AVAILABLE RECORDS:
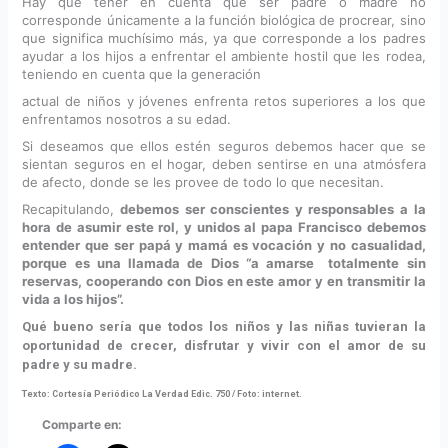
Hay que tener en cuenta que ser padre o madre no
corresponde únicamente a la función biológica de procrear, sino
que significa muchísimo más, ya que corresponde a los padres
ayudar a los hijos a enfrentar el ambiente hostil que les rodea,
teniendo en cuenta que la generación
actual de niños y jóvenes enfrenta retos superiores a los que
enfrentamos nosotros a su edad.
Si deseamos que ellos estén seguros debemos hacer que se
sientan seguros en el hogar, deben sentirse en una atmósfera
de afecto, donde se les provee de todo lo que necesitan.
Recapitulando,
debemos ser conscientes y responsables a la
hora de asumir este rol, y unidos al papa Francisco debemos
entender que ser papá y mamá es vocación y no casualidad,
porque es una llamada de Dios “a amarse totalmente sin
reservas, cooperando con Dios en este amor y en transmitir la
vida a los hijos”.
Qué bueno sería que todos los niños y las niñas tuvieran la
oportunidad de crecer, disfrutar y vivir con el amor de su
padre y su madre.
Texto: Cortesía Periódico La Verdad Edic. 750 / Foto: internet.
Comparte en:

EXERCISE GOAL: Leave out the pictures. Transcribe the rest of the listing above exactly.

RESPONSE:
Hay que tener en cuenta que ser padre o madre no
corresponde únicamente a la función biológica de procrear, sino
que significa muchísimo más, ya que corresponde a los padres
ayudar a los hijos a enfrentar el ambiente hostil que les rodea,
teniendo en cuenta que la generación
actual de niños y jóvenes enfrenta retos superiores a los que
enfrentamos nosotros a su edad.
Si deseamos que ellos estén seguros debemos hacer que se
sientan seguros en el hogar, deben sentirse en una atmósfera
de afecto, donde se les provee de todo lo que necesitan.
Recapitulando,
debemos ser conscientes y responsables a la
hora de asumir este rol, y unidos al papa Francisco debemos
entender que ser papá y mamá es vocación y no casualidad,
porque es una llamada de Dios “a amarse totalmente sin
reservas, cooperando con Dios en este amor y en transmitir la
vida a los hijos”.
Qué bueno sería que todos los niños y las niñas tuvieran la
oportunidad de crecer, disfrutar y vivir con el amor de su
padre y su madre.
Texto: Cortesía Periódico La Verdad Edic. 750 / Foto: internet.
Comparte en:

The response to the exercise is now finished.